What would you do if you have incalculable wealth and you’re a connoisseur of one-off items? A gentleman, who likes to remain anonymous, commissioned Rolls-Royce’s Bespoke division in 2013 to come up with a one-of-its-kind Rolls. And voilà, with over a century of coach building heritage, Rolls-Royce came up with the one-off Sweptail as imagined by ‘one of its most valued customers’. He worked closely over the course of four years with Rolls-Royce to create this virtually priceless marvel.
The British luxury marque made the public debut of the Rolls-Royce Sweptail at the Concorso d’Eleganza at Villa d’Este on Lake Como, Italy on Saturday, May 27, 2017. The Sweptail is carved on the aluminium spaceframe of the Phantom VII Coupé, which went out of production in November 2016. It is likely to be powered by the same 6.75-litre V12 engine as the Phantom Coupé.
Rolls-Royce highlights that the Sweptail’s owner wanted to reincarnate the coachbuilt Rolls-Royces of the 1920s and 1930s with sweeping rooflines, of which he owns many. He also has an inclination towards several classic and modern yachts. And as you would have guessed, the silhouette of the Sweptail is an amalgamation of the two!

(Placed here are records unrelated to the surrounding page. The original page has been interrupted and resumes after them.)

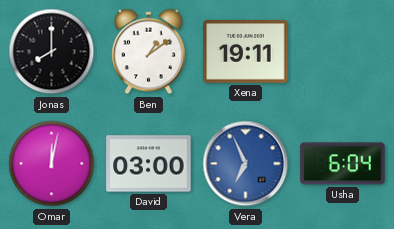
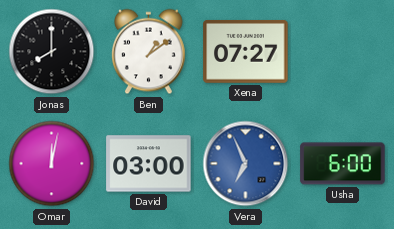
Xena: 19:11 -> 07:27
Usha: 6:04 -> 6:00
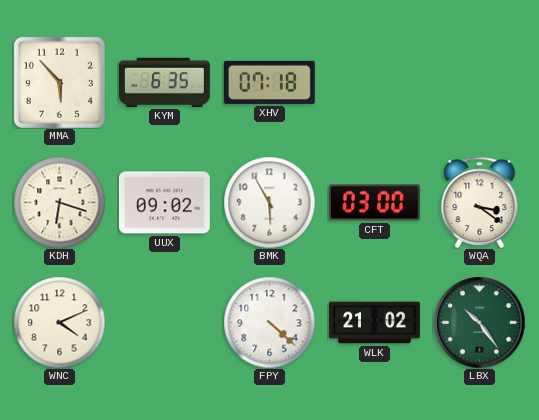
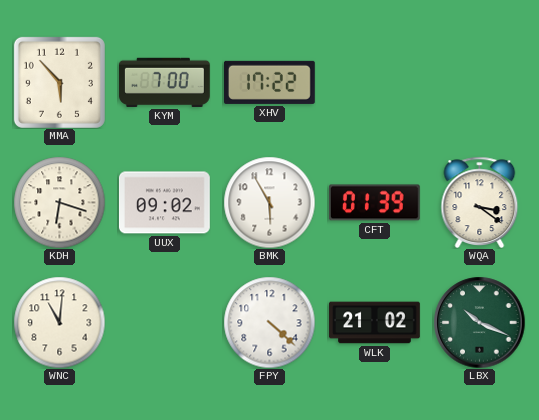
KYM: 6:35 -> 7:00
XHV: 07:18 -> 17:22
CFT: 03:00 -> 01:39
WNC: 4:11 -> 11:01
LBX: 10:24 -> 10:19
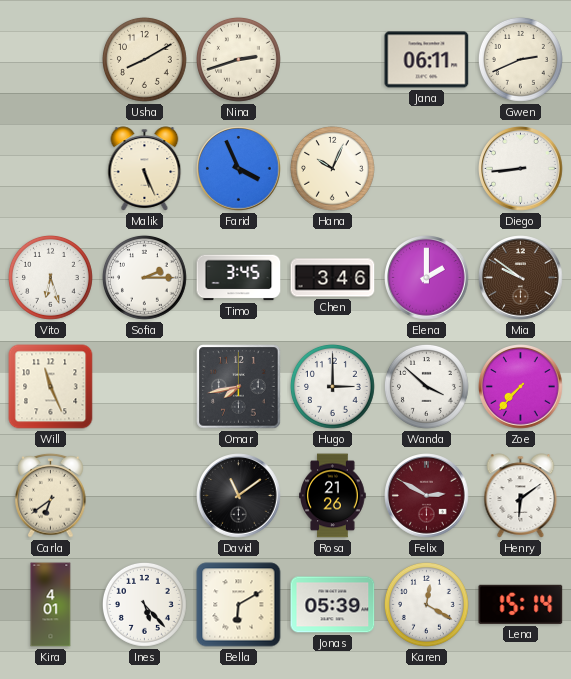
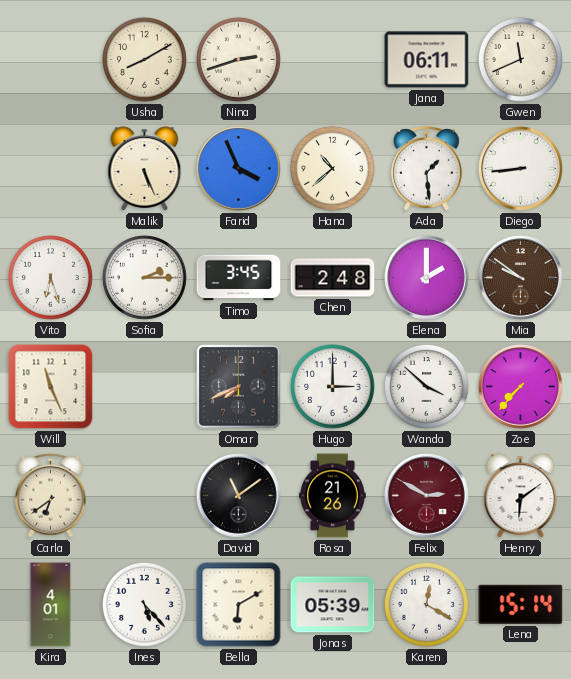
Gwen: 2:41 -> 11:41
Hana: 10:04 -> 10:38
Ada: none -> 1:29
Chen: 3:46 -> 2:48
Omar: 7:43 -> 7:41
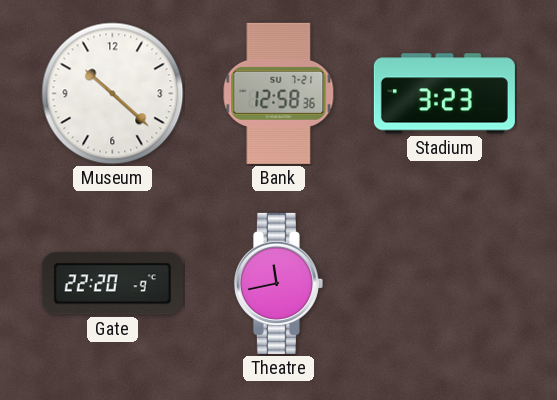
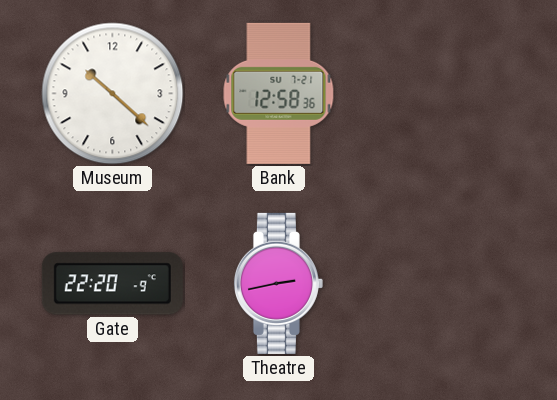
Stadium: 3:23 -> none
Theatre: 11:43 -> 2:43
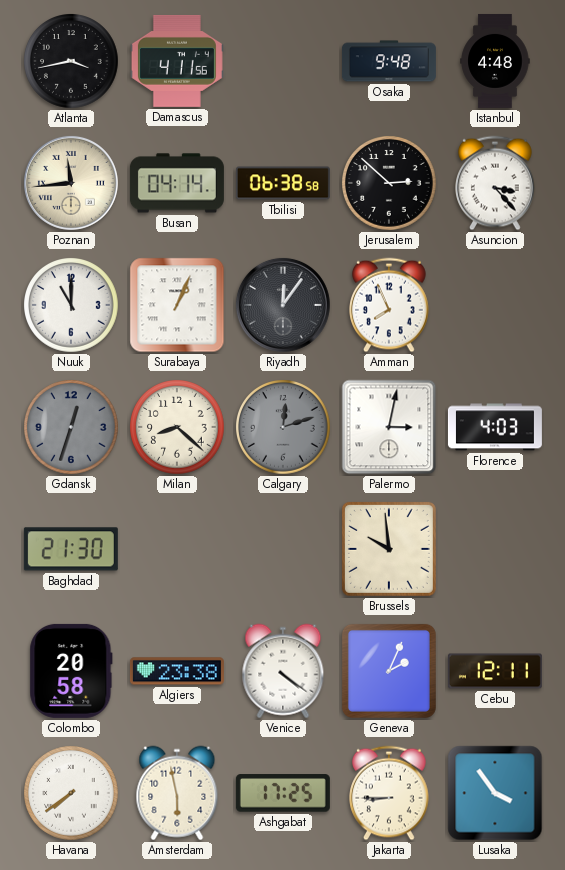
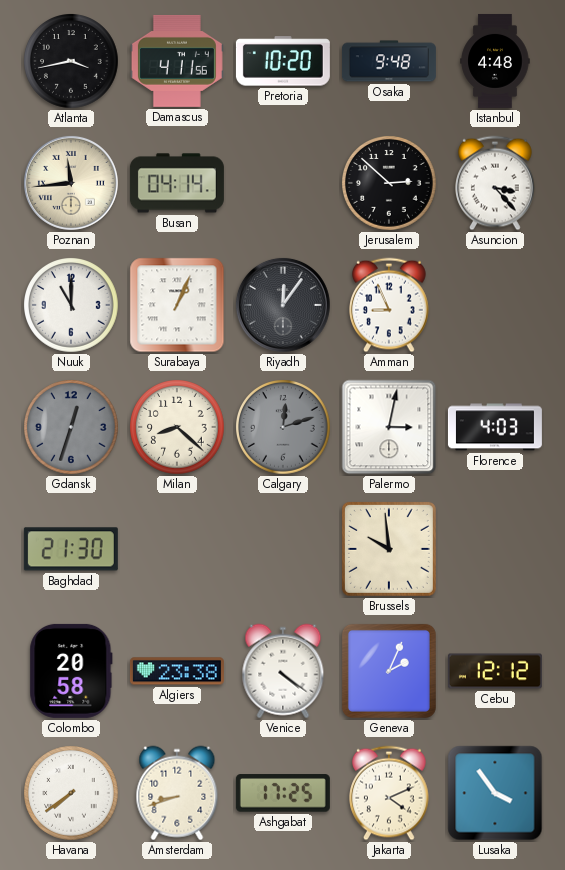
Pretoria: none -> 10:20
Tbilisi: 06:38 -> none
Amman: 7:56 -> 8:56
Cebu: 12:11 -> 12:12
Amsterdam: 5:58 -> 8:42
Jakarta: 8:45 -> 4:11
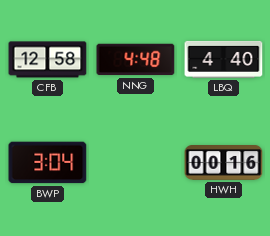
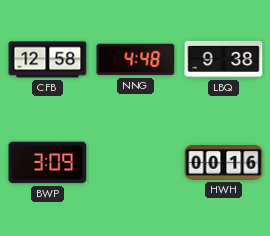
LBQ: 4:40 -> 9:38
BWP: 3:04 -> 3:09
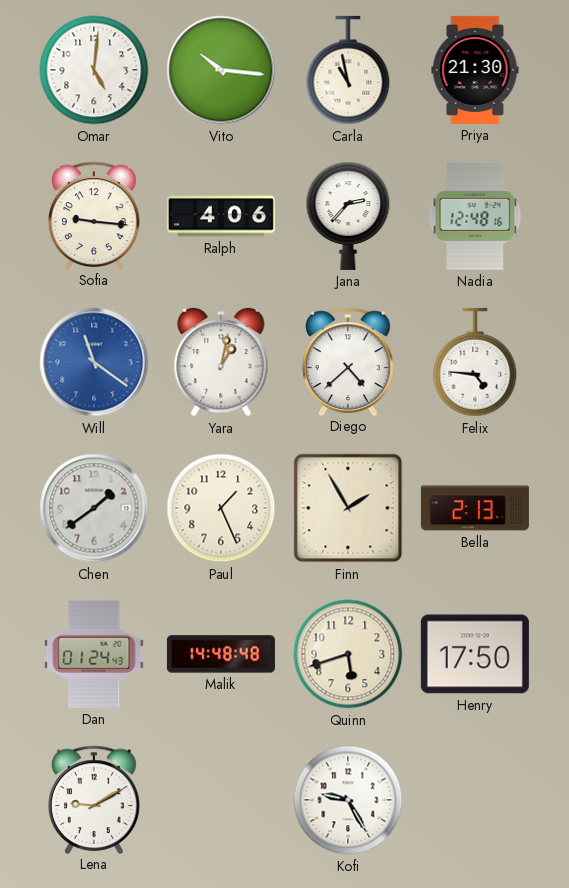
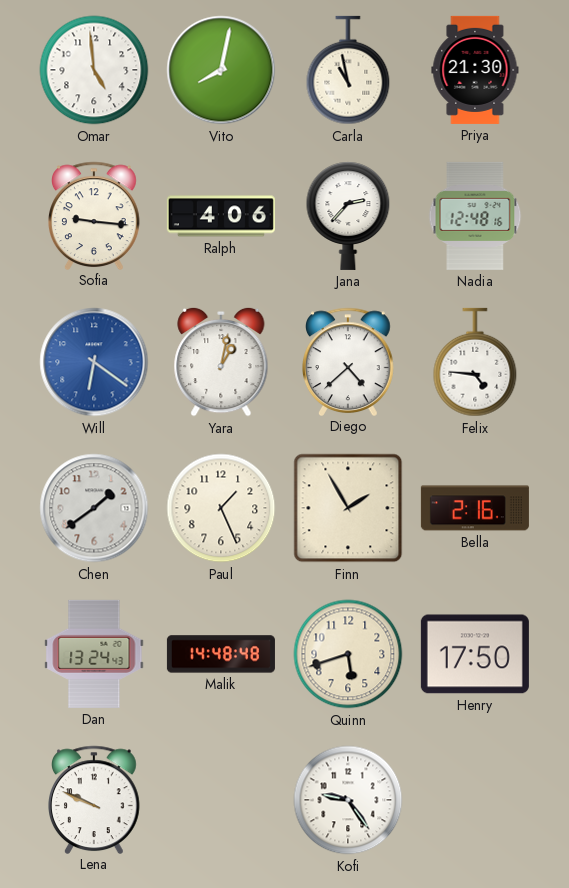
Omar: 5:01 -> 4:59
Vito: 10:16 -> 8:02
Will: 11:21 -> 6:21
Bella: 2:13 -> 2:16
Dan: 01:24 -> 13:24
Lena: 9:10 -> 9:49
Kofi: 9:25 -> 9:24
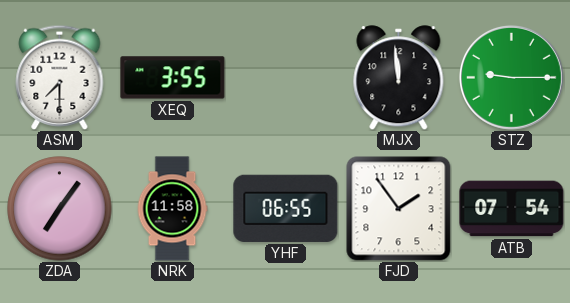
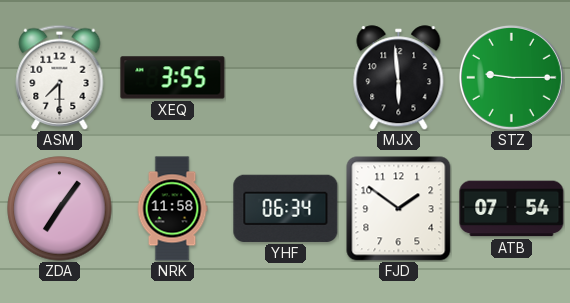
MJX: 11:59 -> 5:59
YHF: 06:55 -> 06:34
FJD: 1:54 -> 1:51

The face of the Sweptail is reminiscent of the pre-facelift Phantom Coupé with circular headlights with a separate rectangular daytime running LEDs. Rolls-Royce’s Pantheon grille in the Sweptail is the largest compared to any modern era RR. Its front fascia is engulfed in a frame made out of brushed aluminium, which really sets it apart from its donor car and gives it a distinctive character.
As we move away from the front, its yacht-inspired silhouette becomes evident. The roofline tapering towards the centre line of the car is in stark contrast with the front. It has a sweeping lower bumper. In fact, the entire lower section wraps under the car with no visible boundary to the surfaces, just like the hull of a yacht.
As demanded by its owner, the entire roof of the Sweptail is made up of a gigantic panoramic sunroof. The behemoth glass on the roof is framed by polished aluminium rails and lets natural light illuminate the cabin. Its flamboyance trickles down to even the minutest detail. For instance, its registration number ‘08’ has been milled from solid aluminium and hand polished later.
Though the cabin looks similar to the Phantom Coupé, the Sweptail certainly flaunts a minimalistic layout that Rolls-Royce has ever pulled off in a production-spec vehicle. The cabin has a classic two-seat GT configuration. The hand-formed elements – with some of the ‘most beautiful natural materials’ in the world – of its cabin are selected by its owner. In place of the rear seats, the Sweptail boasts a vast expanse of wood creating a mid-shelf with an illuminated glass lip, and a hat shelf. The ‘highly polished’ hat features luggage rails as well.
To take the cabin experience a notch further, Rolls-Royce incorporated a one-off chiller in its centre console, which, at the touch of a button, will dispense a bottle of the client’s favourite vintage champagne – from the year of his birth – and two crystal champagne flutes. Rolls-Royce has also designed two bespoke attaché cases, which are concealed in the outboard walls on either side (check out the video below). The hand-constructed attaché case is designed to keep his laptop, made with carbon fibre, wrapped in interior-matching leather with machined aluminium and titanium clasps and locks. That really is something!